Look below for the line that has "about (910, 843)"; output exactly from it through the line that has "Home (346, 49)", and leave the pictures out.

(Beginning of DATA SHOWN)

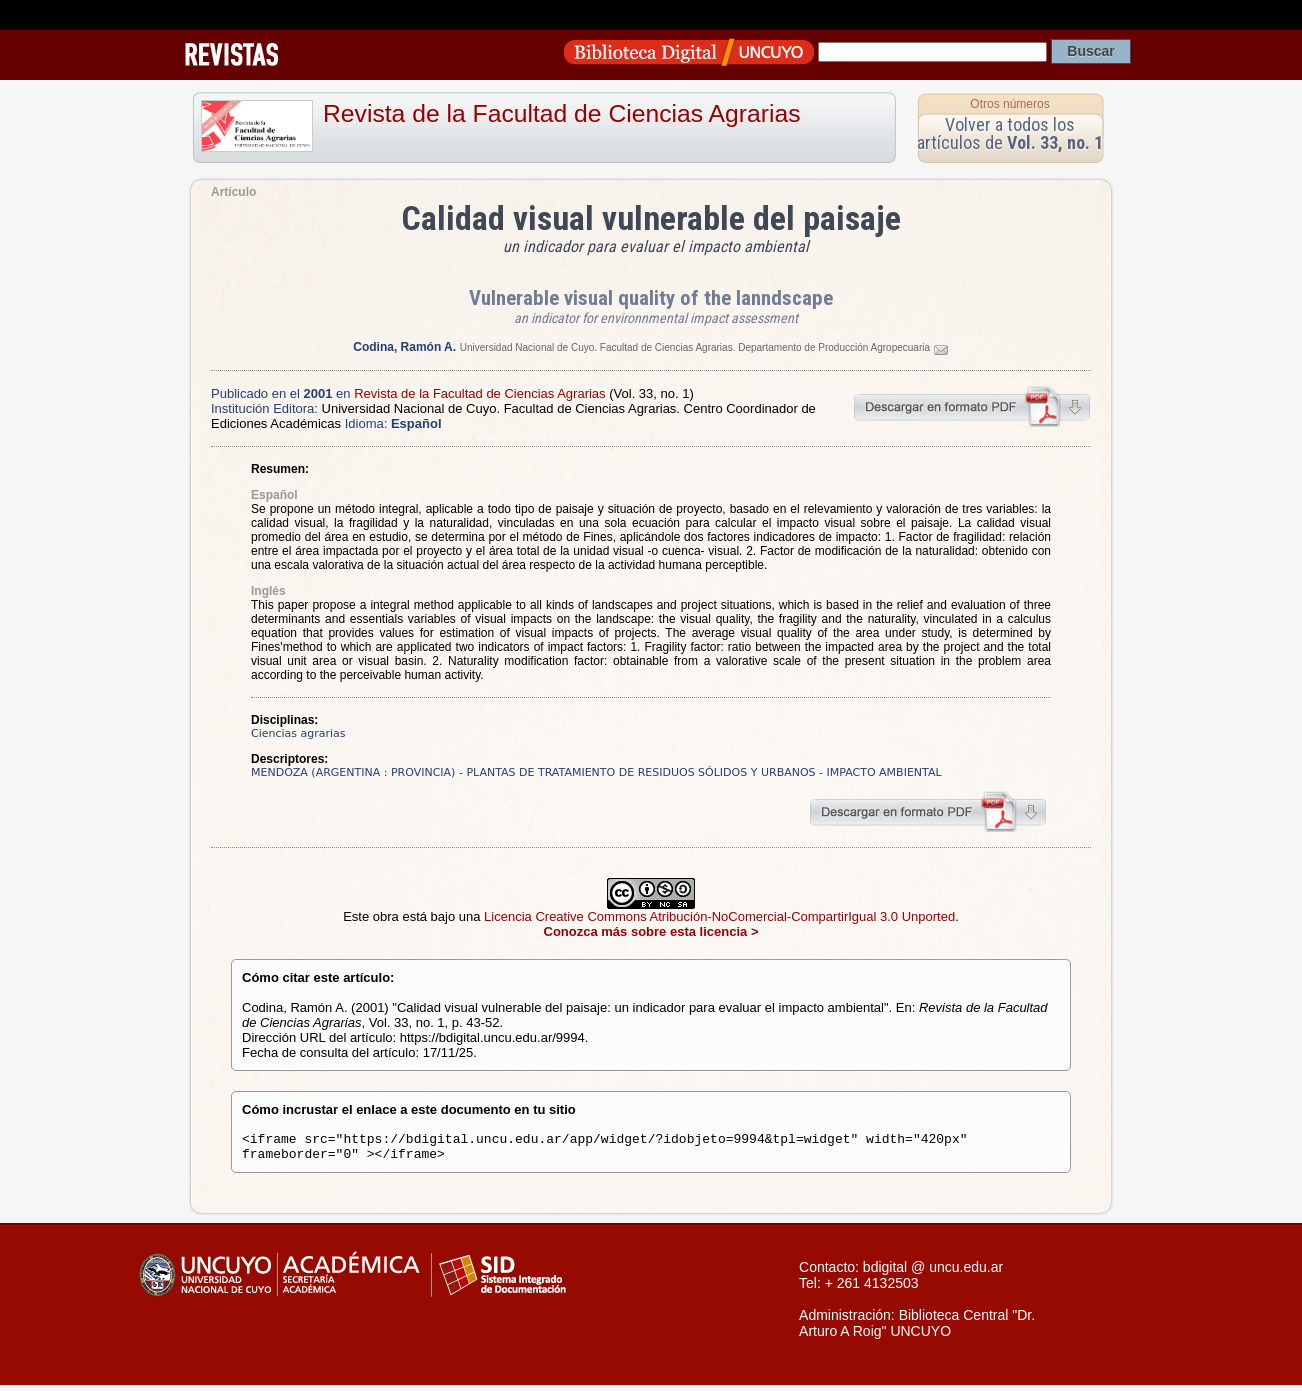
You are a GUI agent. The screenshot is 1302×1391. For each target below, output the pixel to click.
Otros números (1009, 104)
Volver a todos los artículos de (1010, 133)
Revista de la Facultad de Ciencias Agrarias (562, 113)
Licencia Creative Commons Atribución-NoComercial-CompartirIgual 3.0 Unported (719, 916)
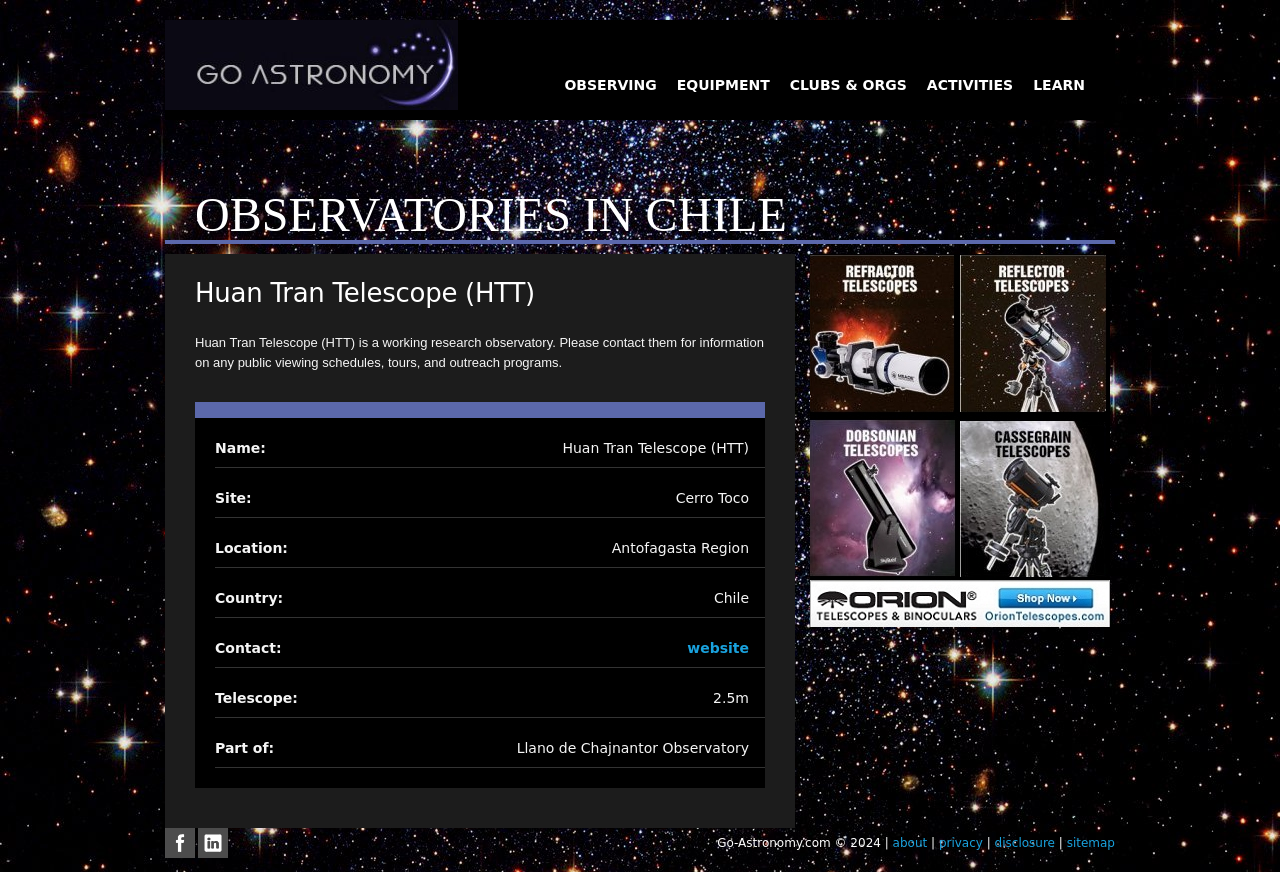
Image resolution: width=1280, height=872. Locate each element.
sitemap (1091, 843)
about (910, 843)
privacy (961, 843)
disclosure (1025, 843)
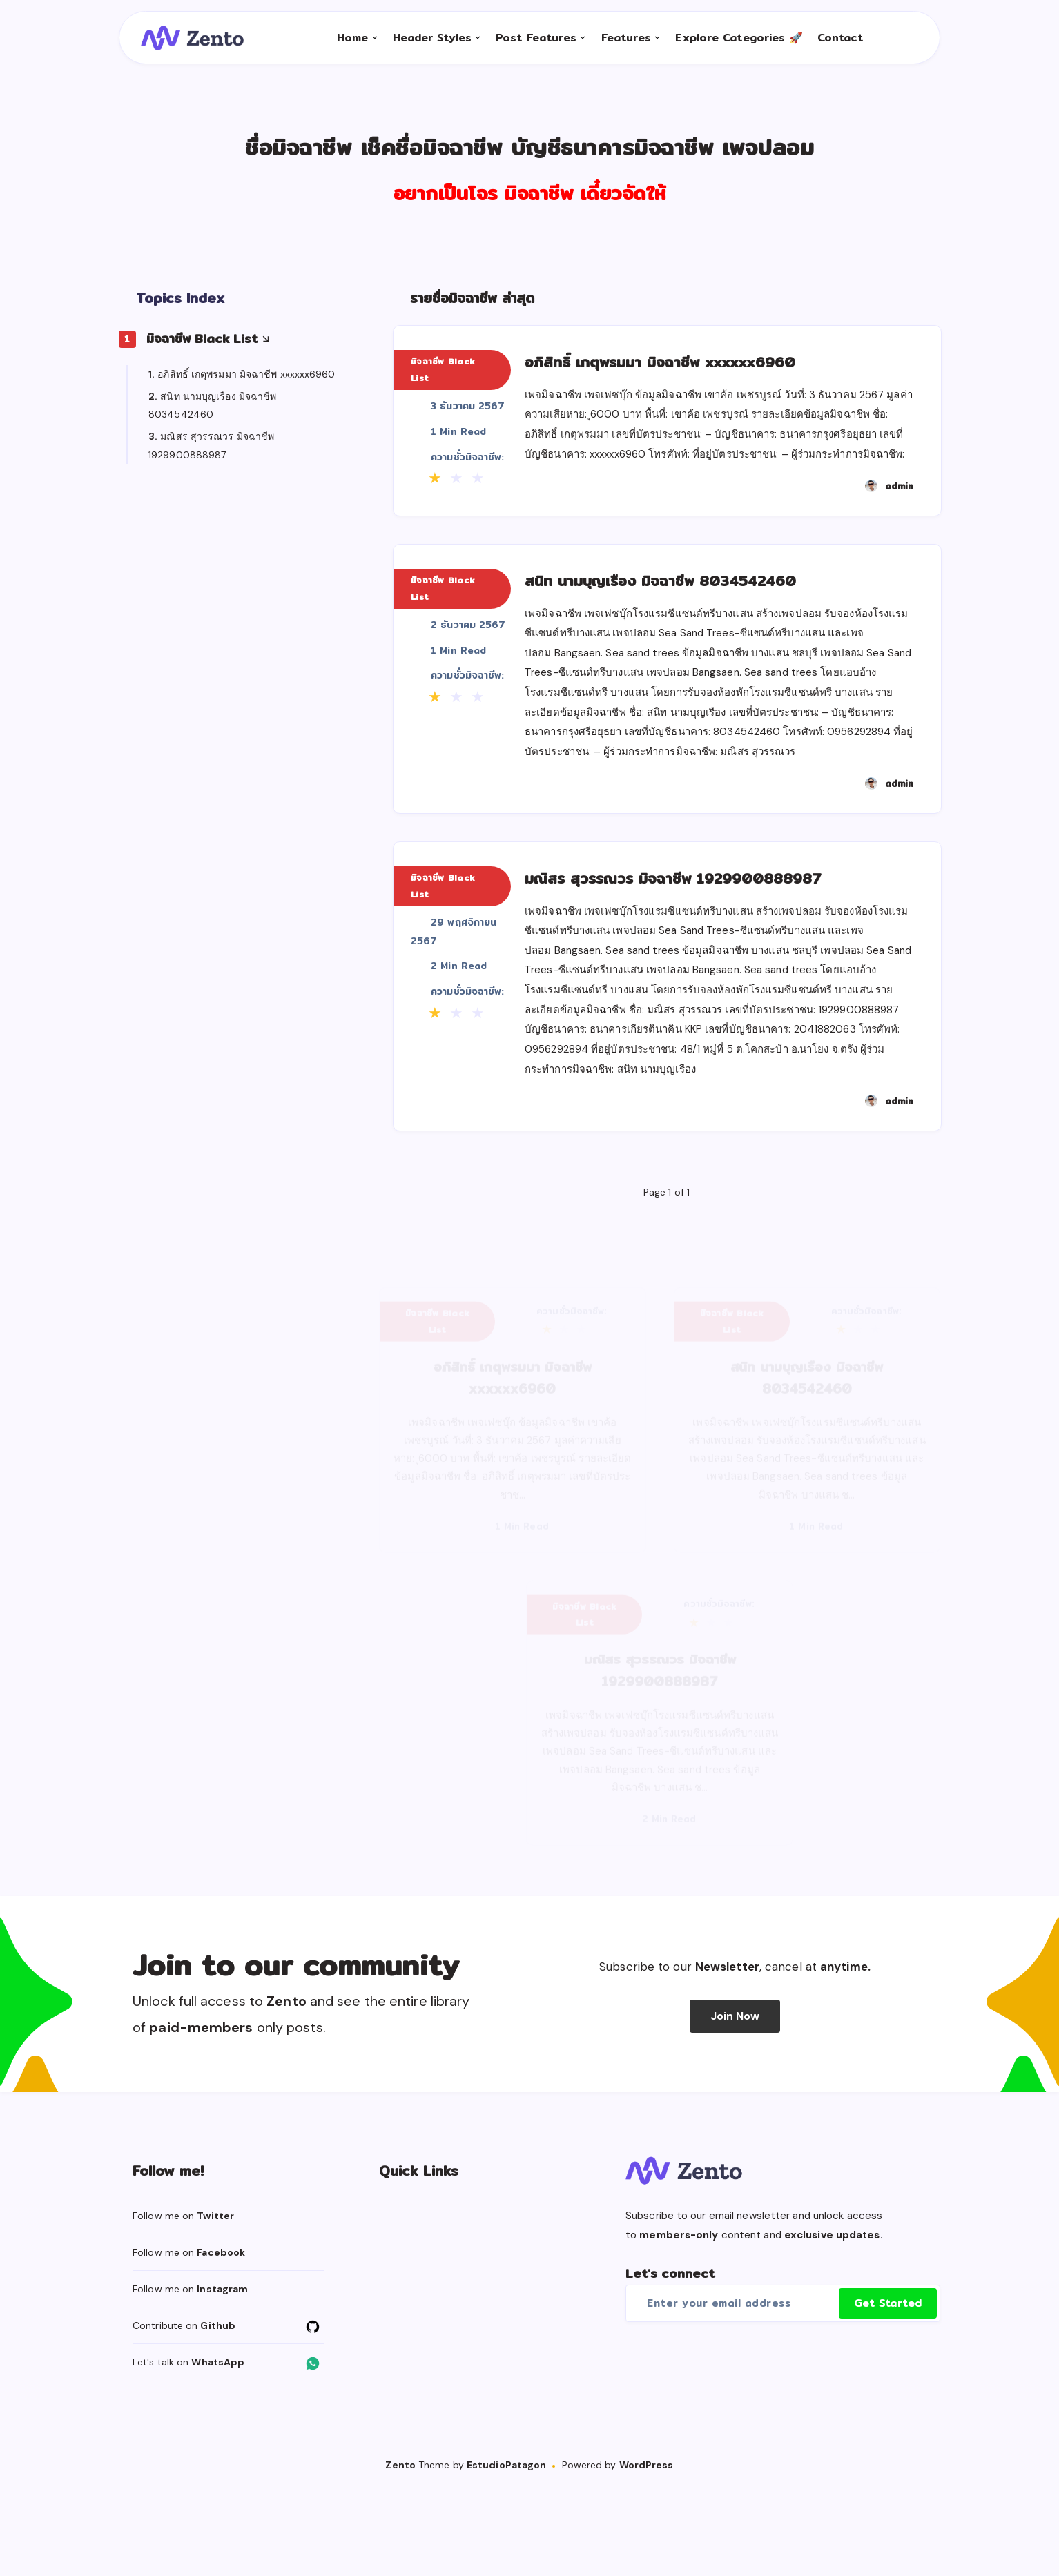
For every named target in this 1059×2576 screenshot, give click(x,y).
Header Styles (425, 49)
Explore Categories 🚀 (733, 49)
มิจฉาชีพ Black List (202, 352)
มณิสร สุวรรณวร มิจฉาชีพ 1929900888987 (715, 946)
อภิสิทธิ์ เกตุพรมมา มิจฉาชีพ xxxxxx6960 (246, 387)
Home (346, 49)
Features (619, 49)
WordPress (646, 2552)
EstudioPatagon (506, 2552)
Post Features (529, 49)
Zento (400, 2552)
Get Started (888, 2390)
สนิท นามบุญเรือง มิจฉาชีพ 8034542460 (699, 618)
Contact (833, 49)
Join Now (735, 2103)
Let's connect (670, 2361)
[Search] (877, 49)
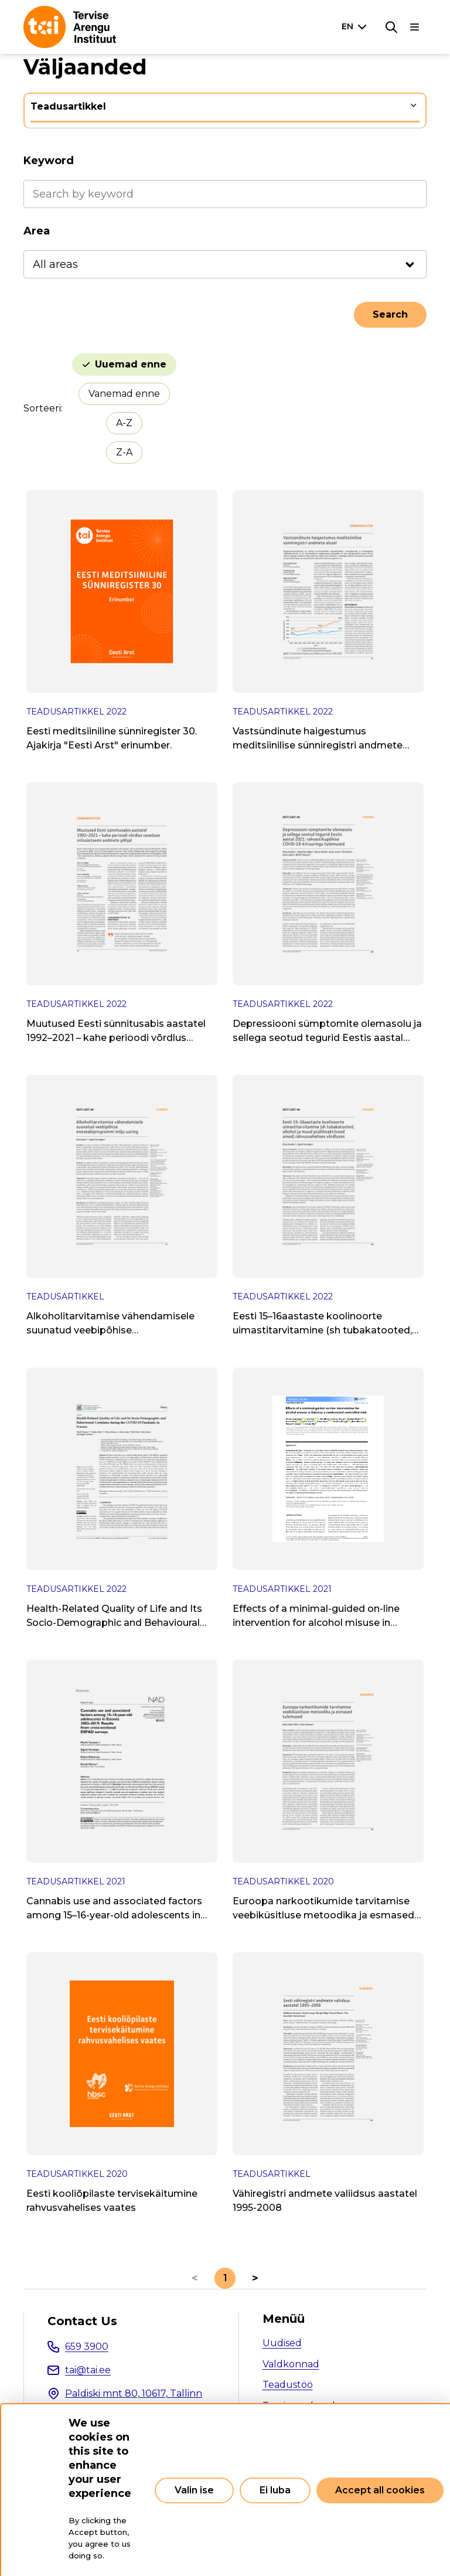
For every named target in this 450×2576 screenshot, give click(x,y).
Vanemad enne (124, 393)
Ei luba (275, 2490)
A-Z (124, 422)
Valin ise (194, 2490)
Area (36, 230)
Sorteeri (42, 408)
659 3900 (86, 2346)
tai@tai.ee (88, 2370)
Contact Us (82, 2321)
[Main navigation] (415, 27)
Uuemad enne (130, 364)
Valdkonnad (290, 2364)
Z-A (124, 452)
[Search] (391, 27)
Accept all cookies (380, 2490)
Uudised (282, 2343)
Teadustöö (287, 2384)
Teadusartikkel (68, 106)
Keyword (48, 160)
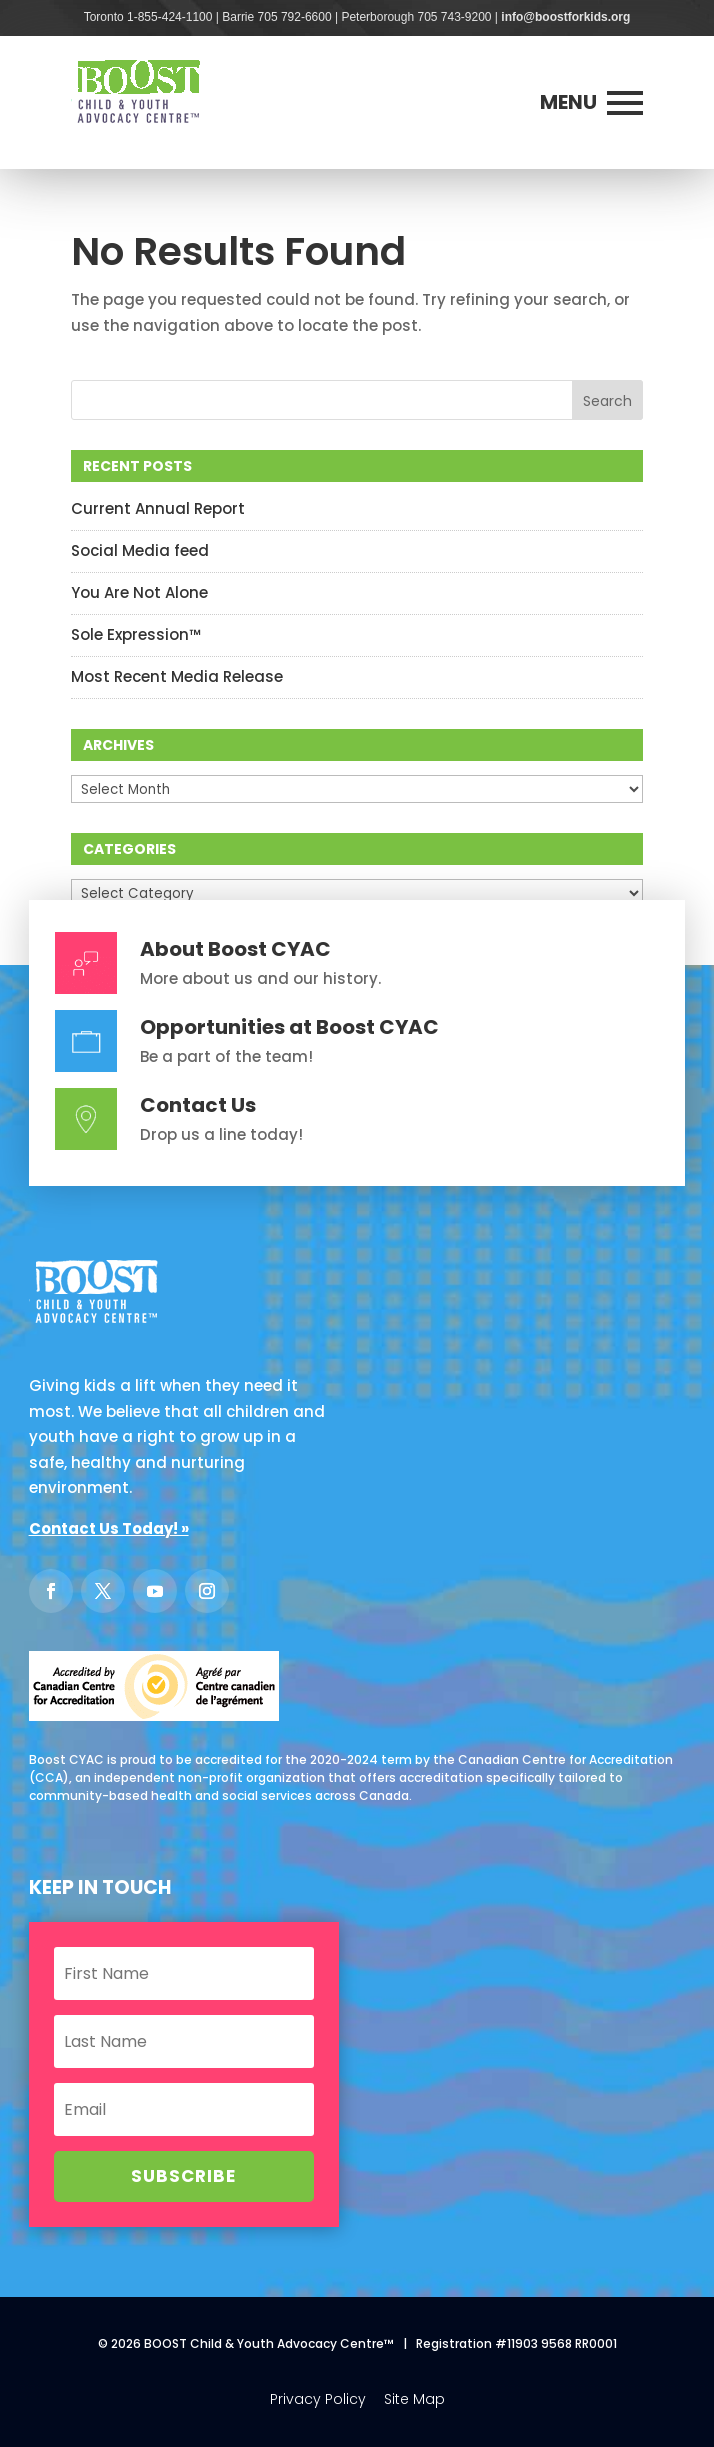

(End of DATA SHOWN)

» **RESPONSE AREA**:
about (910, 843)
privacy (961, 843)
disclosure (1025, 843)
For every named target in this 1059×2576 screenshot, give click(x,y).
Header Styles (425, 49)
Explore Categories 🚀 (733, 49)
มิจฉาชีพ Black List (202, 352)
มณิสร สุวรรณวร มิจฉาชีพ 1929900888987 (715, 946)
อภิสิทธิ์ เกตุพรมมา มิจฉาชีพ xxxxxx6960 (246, 387)
Home (346, 49)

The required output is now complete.